Saturday, September 4, 2010

LETTER FROM ADEM (TURKISH FRIEND)























Dear Adrian,

Your letters arrived while I was away. Thank you for your extraordinary comments. I felt in a way as if my physical sensibilities were discovered in my work. I am an aged artist but I find my ideas of art have been constantly renewed. Our generation of artists grew with Herbert Reads' On the Meaning of Art. He says, "all art is primarily abstract," so I think that as he defines it, art creates an empathy that transcends reality. Getting my Doctorate on a Fulbright in the U.S. taught me a great deal.

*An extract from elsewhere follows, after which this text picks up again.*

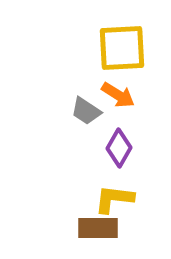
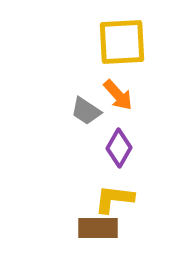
yellow square: moved 6 px up
orange arrow: rotated 16 degrees clockwise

I'm now convinced that my core ideas concerning painting will never be accepted in Turkey, only internationally, if at all.

As you stated in your letter I, too, believe there is no progress in art. Art changes but does not evolve. The evolution of technique has never been the focal point of artistic interpretation. But concepts, for example; religious, ideological and philosophical, play an important role in human creativity.

From the point of art evolving, your work does not fit nicely into any sort of category or art movement, and I do not think that that should disturb you at all. You are not a postmodern "genre" painter although it is obvious that you admire 17th century still life's and history painting. No matter how classical your technique and no matter how traditional your work may appear to a superficial viewer, no matter how deeply you study history, your work is not "historical'. Rather, you constantly read, re-read and revise the background of American civilization. What A.C. Danto called, "The transfiguration of the commonplace."

In a way, all artists are storytellers. While you were in Turkey I believe we had a conversation about Marquez and his book Vivir Para Contarla (Living for Telling). We live to make stories, constructing meaning, constantly revising the significance of things. If we do not, we cannot survive.
Alles Gute fur Sie und Ihre Familie mein elemental Freund.